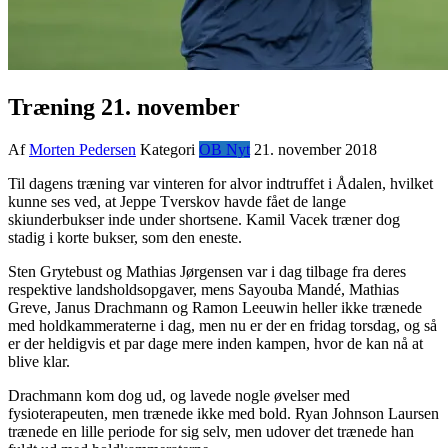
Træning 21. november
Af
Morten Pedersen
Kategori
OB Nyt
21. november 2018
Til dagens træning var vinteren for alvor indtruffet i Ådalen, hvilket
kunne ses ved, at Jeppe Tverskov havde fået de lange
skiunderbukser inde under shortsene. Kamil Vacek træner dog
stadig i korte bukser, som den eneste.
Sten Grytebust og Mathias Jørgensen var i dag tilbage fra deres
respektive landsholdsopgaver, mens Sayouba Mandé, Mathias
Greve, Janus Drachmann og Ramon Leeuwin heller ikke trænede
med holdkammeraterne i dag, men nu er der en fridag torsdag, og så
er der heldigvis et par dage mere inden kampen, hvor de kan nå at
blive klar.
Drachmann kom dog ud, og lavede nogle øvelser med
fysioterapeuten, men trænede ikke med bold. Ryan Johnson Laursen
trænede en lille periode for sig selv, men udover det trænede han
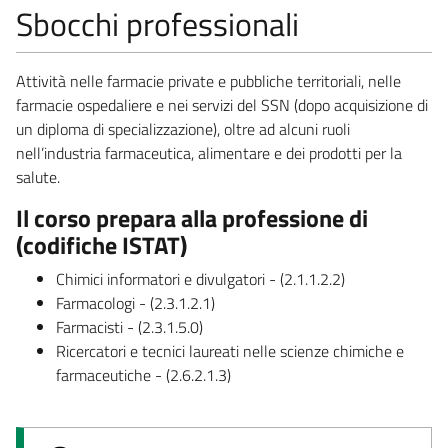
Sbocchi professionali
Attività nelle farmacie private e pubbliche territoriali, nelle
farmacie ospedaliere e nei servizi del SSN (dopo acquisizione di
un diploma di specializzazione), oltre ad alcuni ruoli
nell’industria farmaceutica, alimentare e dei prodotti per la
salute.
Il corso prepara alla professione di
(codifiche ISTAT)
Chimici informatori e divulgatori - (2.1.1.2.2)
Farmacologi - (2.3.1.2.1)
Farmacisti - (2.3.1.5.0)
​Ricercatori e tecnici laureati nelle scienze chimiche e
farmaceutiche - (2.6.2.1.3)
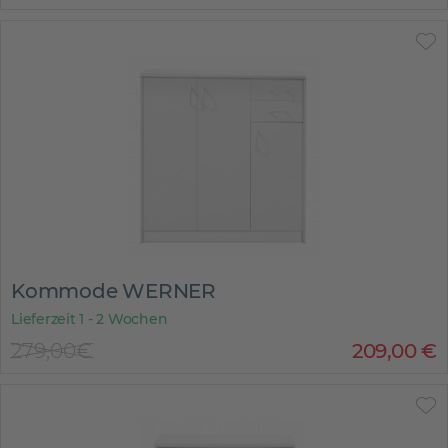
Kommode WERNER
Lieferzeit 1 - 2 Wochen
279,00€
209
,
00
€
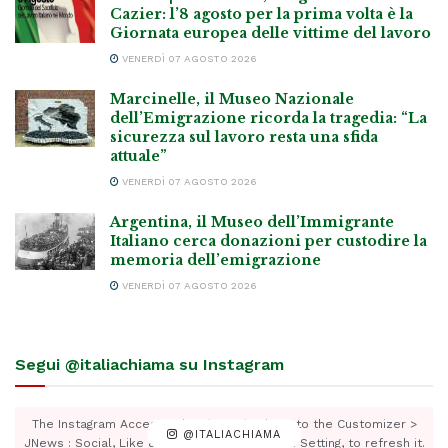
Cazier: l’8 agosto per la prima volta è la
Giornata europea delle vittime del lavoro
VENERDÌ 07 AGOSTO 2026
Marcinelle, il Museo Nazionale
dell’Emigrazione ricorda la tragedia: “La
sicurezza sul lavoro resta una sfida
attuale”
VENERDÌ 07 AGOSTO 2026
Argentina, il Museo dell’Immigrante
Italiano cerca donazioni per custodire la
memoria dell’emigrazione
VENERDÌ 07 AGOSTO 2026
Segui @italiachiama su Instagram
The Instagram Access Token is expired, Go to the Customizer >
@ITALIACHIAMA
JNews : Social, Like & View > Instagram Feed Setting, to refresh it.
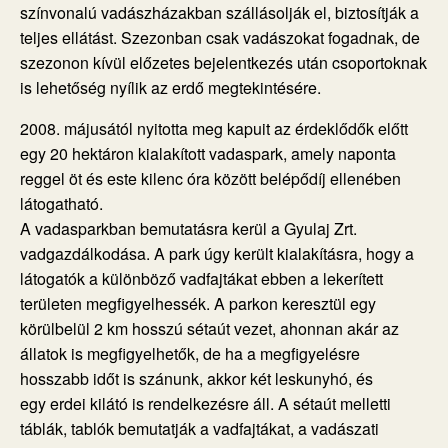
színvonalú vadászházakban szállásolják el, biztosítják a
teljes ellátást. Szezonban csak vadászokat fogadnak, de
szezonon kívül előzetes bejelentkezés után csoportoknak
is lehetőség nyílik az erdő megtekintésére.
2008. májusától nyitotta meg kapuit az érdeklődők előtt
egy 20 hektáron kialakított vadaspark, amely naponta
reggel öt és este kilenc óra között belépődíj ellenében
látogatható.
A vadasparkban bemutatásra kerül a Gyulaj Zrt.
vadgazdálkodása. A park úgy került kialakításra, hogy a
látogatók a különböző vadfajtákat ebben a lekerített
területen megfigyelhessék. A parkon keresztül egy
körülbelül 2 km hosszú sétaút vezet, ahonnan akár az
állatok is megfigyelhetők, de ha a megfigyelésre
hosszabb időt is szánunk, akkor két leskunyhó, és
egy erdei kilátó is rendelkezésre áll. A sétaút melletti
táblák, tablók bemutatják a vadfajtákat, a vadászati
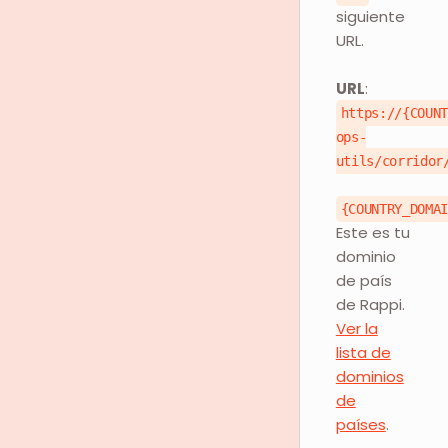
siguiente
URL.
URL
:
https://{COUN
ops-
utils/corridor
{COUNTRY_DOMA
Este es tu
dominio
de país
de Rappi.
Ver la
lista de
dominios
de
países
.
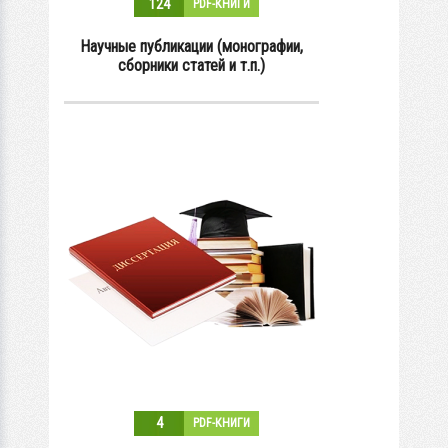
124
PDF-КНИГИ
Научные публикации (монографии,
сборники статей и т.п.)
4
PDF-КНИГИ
- - -
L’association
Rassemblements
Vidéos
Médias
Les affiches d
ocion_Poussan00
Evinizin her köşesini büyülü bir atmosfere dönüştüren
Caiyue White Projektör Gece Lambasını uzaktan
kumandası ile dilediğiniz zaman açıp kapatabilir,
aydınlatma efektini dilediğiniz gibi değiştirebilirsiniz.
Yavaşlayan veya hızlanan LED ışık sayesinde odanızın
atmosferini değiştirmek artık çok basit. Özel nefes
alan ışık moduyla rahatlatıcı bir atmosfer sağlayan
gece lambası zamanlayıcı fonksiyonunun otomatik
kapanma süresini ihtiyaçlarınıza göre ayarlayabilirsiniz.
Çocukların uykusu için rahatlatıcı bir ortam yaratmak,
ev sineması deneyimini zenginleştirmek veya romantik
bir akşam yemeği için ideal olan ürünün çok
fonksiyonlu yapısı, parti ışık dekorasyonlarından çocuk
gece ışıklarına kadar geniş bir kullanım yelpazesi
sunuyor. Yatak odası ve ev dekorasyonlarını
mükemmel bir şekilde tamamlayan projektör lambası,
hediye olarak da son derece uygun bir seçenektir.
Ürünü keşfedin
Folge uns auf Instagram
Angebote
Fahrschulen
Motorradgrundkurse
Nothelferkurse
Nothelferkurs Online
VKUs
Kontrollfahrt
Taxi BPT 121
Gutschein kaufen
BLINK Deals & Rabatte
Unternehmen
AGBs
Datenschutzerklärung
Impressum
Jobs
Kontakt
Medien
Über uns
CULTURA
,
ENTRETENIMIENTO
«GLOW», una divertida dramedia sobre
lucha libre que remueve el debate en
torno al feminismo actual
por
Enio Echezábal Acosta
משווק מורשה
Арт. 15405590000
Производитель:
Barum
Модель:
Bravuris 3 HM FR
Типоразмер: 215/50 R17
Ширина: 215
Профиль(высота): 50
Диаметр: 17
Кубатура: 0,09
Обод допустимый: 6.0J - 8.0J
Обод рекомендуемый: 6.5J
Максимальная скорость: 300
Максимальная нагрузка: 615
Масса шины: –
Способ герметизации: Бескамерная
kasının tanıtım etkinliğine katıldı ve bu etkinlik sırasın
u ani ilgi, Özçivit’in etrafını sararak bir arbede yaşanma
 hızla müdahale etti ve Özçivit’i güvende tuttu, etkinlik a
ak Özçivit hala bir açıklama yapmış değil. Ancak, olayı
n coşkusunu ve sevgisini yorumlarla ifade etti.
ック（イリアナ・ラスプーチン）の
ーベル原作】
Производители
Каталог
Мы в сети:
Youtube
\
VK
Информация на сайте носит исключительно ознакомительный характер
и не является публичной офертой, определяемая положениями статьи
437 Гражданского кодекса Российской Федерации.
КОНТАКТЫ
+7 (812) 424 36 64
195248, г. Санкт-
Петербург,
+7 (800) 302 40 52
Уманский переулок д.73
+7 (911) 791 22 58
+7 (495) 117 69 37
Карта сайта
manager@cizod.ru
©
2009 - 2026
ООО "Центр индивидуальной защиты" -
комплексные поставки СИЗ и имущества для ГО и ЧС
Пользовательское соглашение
- - -
### Instructions to follow:
Where does the string "ikke" occur in the listing above? Return every line that contains it.

### Task answer:
Greve, Janus Drachmann og Ramon Leeuwin heller ikke trænede
fysioterapeuten, men trænede ikke med bold. Ryan Johnson Laursen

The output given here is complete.